Disusun Oleh:
Siti Ria Rumaisa
1807101030050
Pembimbing:
dr. Nurrahmah Yusuf, M.Ked(Paru), Sp. P(K), FISR
Penulis menyadari bahwa dalam laporan kasus ini masih terdapat banyak
kekurangan dan kelemahan, baik dari segi penyajian maupun dari segi materi. Oleh
karena itu, dengan segala kerendahan hati penulis mengharapkan saran serta kritik
yang bersifat membangun dari berbagai pihak demi penyempurnaan tulisan ini.
Penulis
BAB I
PENDAHULUAN
Asma dapat diderita seumur hidup sebagaimana penyakit alergi lainnya, dan
tidak dapat disembuhkan secara total. Upaya terbaik yang dapat dilakukan untuk
menanggulangi permasalahan asma hingga saat ini masih berupa upaya penurunan
frekuensi dan derajat serangan, sedangkan penatalaksanaan utama adalah
menghindari faktor penyebab.
Perlu dikemukakan bahwa pada penyakit asma sering kali sulit ditarik garis
pemisah yang jelas antara upaya terapi dan prevensi. Pasien asma yang sedang
mendapat serangan akut, selain memerlukan terapi segera yang efektif, pada
hakikatnya juga memerlukan tindakan-tindakan preventif seperlunya, agar serangan
sesaknya tidak sampai sambung-menyambung. Demikian juga pasien yang sedang
bebas dari serangan juga memerlukan tindakan-tindakan preventif untuk mencegah
timbulnya kekambuhan.
BAB II
TINJAUAN PUSTAKA
1. Asma
Global Initiative for Asthma (GINA) 2020 mendefinisikan asma sebagai
gangguan inflamasi kronis saluran napas yang menyebabkan gejala seperti wheezing,
nafas lebih pendek, dada menyesak dan batuk yang bervariasi tergantung tingkat
intensitas dan kekambuhan.
Asma adalah gangguan inflamasi kronik saluran napas yang melibatkan
banyak sel dan elemennya.

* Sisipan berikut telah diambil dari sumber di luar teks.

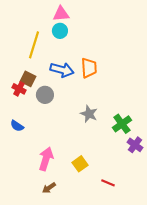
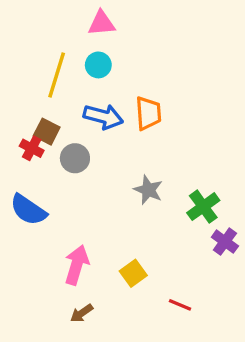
cyan circle: (60, 31) -> (98, 65), moved
blue semicircle: (17, 126) -> (28, 210), size x1.6

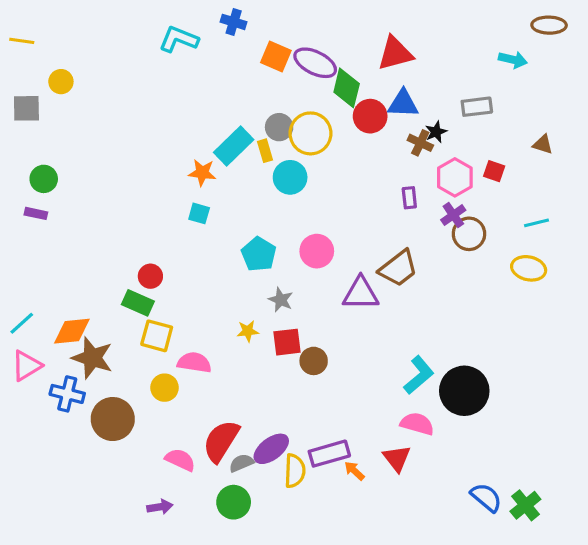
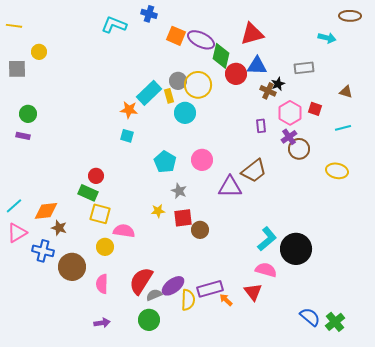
cyan line: (536, 223) -> (343, 128), moved
brown star: (92, 358) -> (59, 228), size x0.6
pink semicircle: (180, 460) -> (102, 284), moved, turned -114

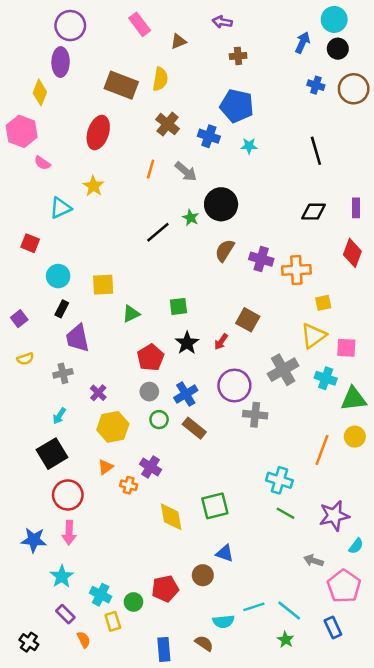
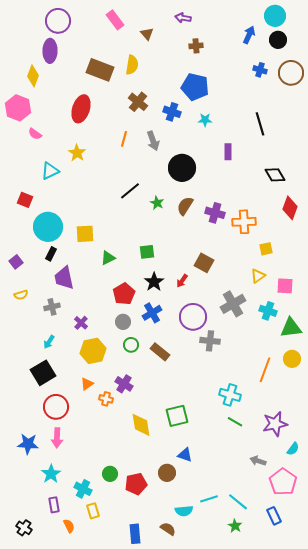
brown triangle: (178, 41) -> (147, 34), turned -48
gray arrow: (186, 171) -> (153, 141), turned 30
purple rectangle: (356, 208) -> (228, 152), moved
black diamond: (313, 212) -> (275, 175), moved, turned 60
green star: (191, 218) -> (157, 203), moved
cyan circle: (58, 276) -> (48, 227), size x1.5
yellow triangle: (313, 336) -> (258, 276), size x0.7
blue cross: (186, 394) -> (152, 313), moved
green circle: (133, 602) -> (110, 474), moved
purple rectangle: (65, 614) -> (54, 505), turned 35

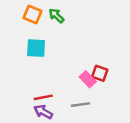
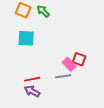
gray line: (81, 105) -> (63, 76), moved

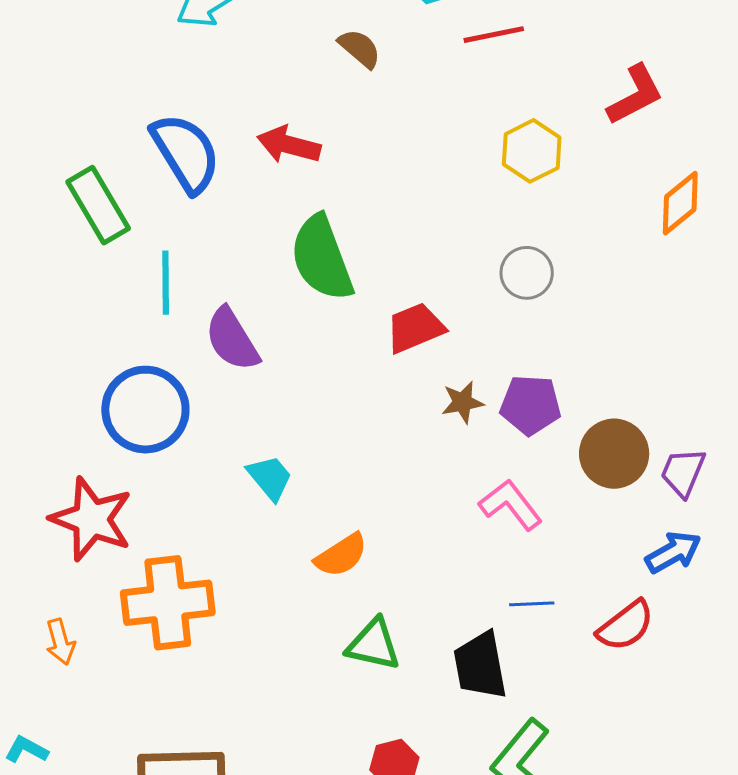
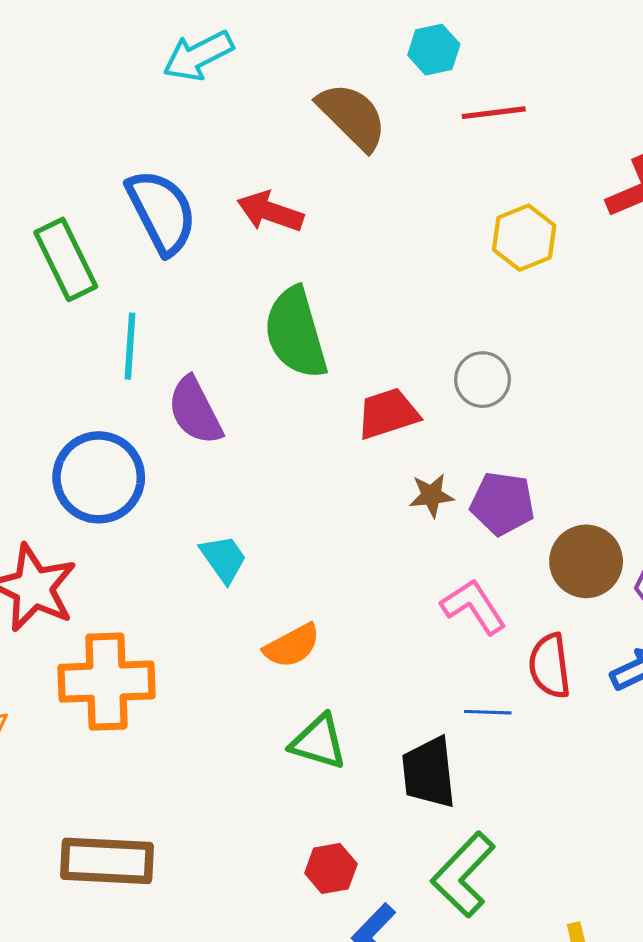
brown semicircle: (360, 48) -> (352, 116), size x1.6
gray circle: (527, 273) -> (482, 380), moved
red semicircle: (626, 626) -> (550, 666), moved, turned 116

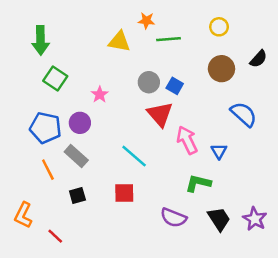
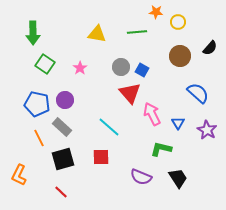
orange star: (146, 21) -> (156, 12), moved
pink star: (100, 95) -> (80, 68), moved
black square: (77, 195) -> (63, 159), size x1.6
purple star: (255, 219) -> (207, 130), moved
red line: (55, 236) -> (61, 192), moved

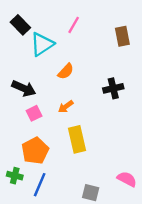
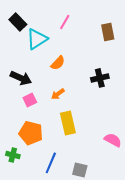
orange pentagon: (35, 151) -> (31, 133), turned -30
pink semicircle: (127, 179) -> (113, 140), moved
blue line: (40, 185) -> (51, 163), moved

Inflamasi kronik menyebabkan peningkatan hiperesponsif
jalan napas yang menimbulkan gejala episodik berulang dan mengi, sesak napas, dada
terasa berat dan batuk-batuk terutama malam atau dini hari. Episodik tersebut
berhubungan dengan obstruksi jalan napas yang luas, bervariasi dan seringkali
bersifat reversibel dengan atau tanpa pengobatan.
Asma dapat dibedakan berdasarkan klasifikasi derajat asma yaitu asma tanpa
gejala, ada gejala, dan serangan ringan sedang, serangan berat, dan ancaman gagal
napas.
2. Patofisiologi Asma
P
roses inflamasi saluran nafas pasien asma tidak saja ditemukan pada
pasien asma berat, tetapi juga pasien asma ringan, dan reaksi inflamasi ini dapat
terjadi lewat jalur imunologi ataupun nonimunologi. Dalam hal ini banyak sel
yang berperan, khususnya sel mast, eosinofil, limfosit T, neutrofil dan sel epitel.
Gambaran khas inflamasi ini adalah peningkatan sejumlah eosinofil teraktifasi, sel
mast, makrofag dan limfosit T. Sel limfosit berperan penting dalam respon
inflamasi melalui pelepasan sitokin-sitokin multifungsional. Limfosit T subset T
helper-2 (Th-2) yang berperan dalam patgenesis asma akan mensekresi sitokin IL-
3,IL-4,IL-5,IL-9,IL-13,IL-16 dan Granulocyte Monocyte Colony Stimulating
Factor (GMCSF). Respon inflamasi tipe cepat dan lambat berperan terhadap
munculnya manifestasi klinis asma. Pada fase cepat, sel-sel mast mengeluarkan
mediator- mediator, seperti histamin, leukotrien, prostaglandin dan tromboksan
yang menimbulkan bronkokonstriksi. Pada fase lambat, sitokin-sitokin dikeluarkan
sehingga memperlama inflamasi dan mengaktivasi eosinofil, basofil, limfosit dan
sel-sel mast. Sitokin bersama sel inflamasi yang lain akan saling berinteraksi
sehingga terjadi proses inflamasi yang kompleks yang akan merusak epitel saluran
nafas. Hiperplasia otot polos dan hiperresponsif bronkial akibat proses inflamasi
kronis menyebabkan menyempitnya saluran udara, hal ini menimbulkan gejala-
gejala mengi, batuk, sesak dada dan nafas pendek.
Serangan asma berkaitan dengan obstruksi jalan nafas secara luas yang
merupakan kombinasi spasme otot polos bronkus, edem mukosa, sumbatan mukus,
dan inflamasi saluran nafas. Sumbatan jalan nafas menyebabkan peningkatan
tahanan jalan nafas, terperangkapnya udara, dan distensi paru yang berlebih
(hiperinflasi). Perubahan tahanan jalan nafas yang tidak merata di seluruh jaringan
bronkus, menyebabkan tidak padu padannya ventilasi dan perfusi. Hiperventilasi
paru menyebabkan penurunan compliance paru, sehingga terjadi peningkatan
kerja nafas. Peningkatan tekanan intrapulmonal yang diperlukan untuk ekspirasi
melalui saluran nafas yang menyempit, dapat semakin sempit atau menyebabkan
penutupan dini saluran nafas, sehingga meningkatkan risiko terjadinya
pnemotoraks. Peningkatan tekanan intratorakal dapat mempengaruhi arus balik
vena dan mengurangi curah jantung yang bermanifestasi sebagai pulsus paradoksus.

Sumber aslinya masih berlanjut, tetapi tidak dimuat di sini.